◆ WHAT TO WORK ON:
Repeat the listing below verbatim, without its images.

○ ○ ○ ○

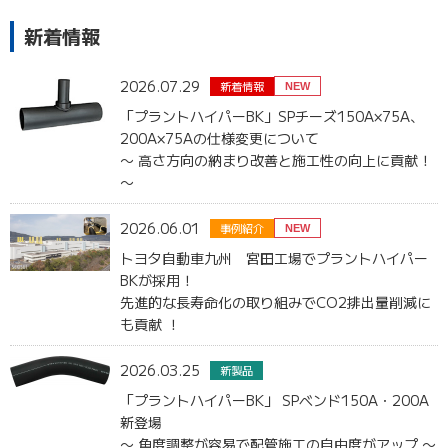
新着情報
2026.07.29
新着情報
NEW
「プラントハイパーBK」SPチーズ150A×75A、
200A×75Aの仕様変更について
〜 高さ方向の納まり改善と施工性の向上に貢献！
〜
2026.06.01
事例紹介
NEW
トヨタ自動車九州 宮田工場でプラントハイパー
BKが採用！
先進的な長寿命化の取り組みでCO2排出量削減に
も貢献 ！
2026.03.25
新製品
「プラントハイパーBK」 SPベンド150A・200A
新登場
〜 角度調整が容易で配管施工の自由度がアップ 〜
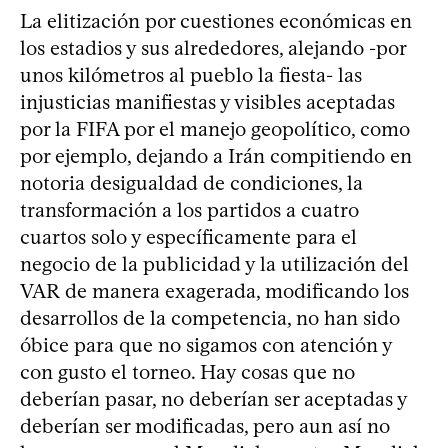
La elitización por cuestiones económicas en
los estadios y sus alrededores, alejando -por
unos kilómetros al pueblo la fiesta- las
injusticias manifiestas y visibles aceptadas
por la FIFA por el manejo geopolítico, como
por ejemplo, dejando a Irán compitiendo en
notoria desigualdad de condiciones, la
transformación a los partidos a cuatro
cuartos solo y específicamente para el
negocio de la publicidad y la utilización del
VAR de manera exagerada, modificando los
desarrollos de la competencia, no han sido
óbice para que no sigamos con atención y
con gusto el torneo. Hay cosas que no
deberían pasar, no deberían ser aceptadas y
deberían ser modificadas, pero aun así no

○ ○ ○ ○

◆ OUTPUT FOR THIS EXERCISE:
新着情報
2026.07.29
新着情報
NEW
「プラントハイパーBK」SPチーズ150A×75A、
200A×75Aの仕様変更について
〜 高さ方向の納まり改善と施工性の向上に貢献！
〜
2026.06.01
事例紹介
NEW
トヨタ自動車九州 宮田工場でプラントハイパー
BKが採用！
先進的な長寿命化の取り組みでCO2排出量削減に
も貢献 ！
2026.03.25
新製品
「プラントハイパーBK」 SPベンド150A・200A
新登場
〜 角度調整が容易で配管施工の自由度がアップ 〜
La elitización por cuestiones económicas en
los estadios y sus alrededores, alejando -por
unos kilómetros al pueblo la fiesta- las
injusticias manifiestas y visibles aceptadas
por la FIFA por el manejo geopolítico, como
por ejemplo, dejando a Irán compitiendo en
notoria desigualdad de condiciones, la
transformación a los partidos a cuatro
cuartos solo y específicamente para el
negocio de la publicidad y la utilización del
VAR de manera exagerada, modificando los
desarrollos de la competencia, no han sido
óbice para que no sigamos con atención y
con gusto el torneo. Hay cosas que no
deberían pasar, no deberían ser aceptadas y
deberían ser modificadas, pero aun así no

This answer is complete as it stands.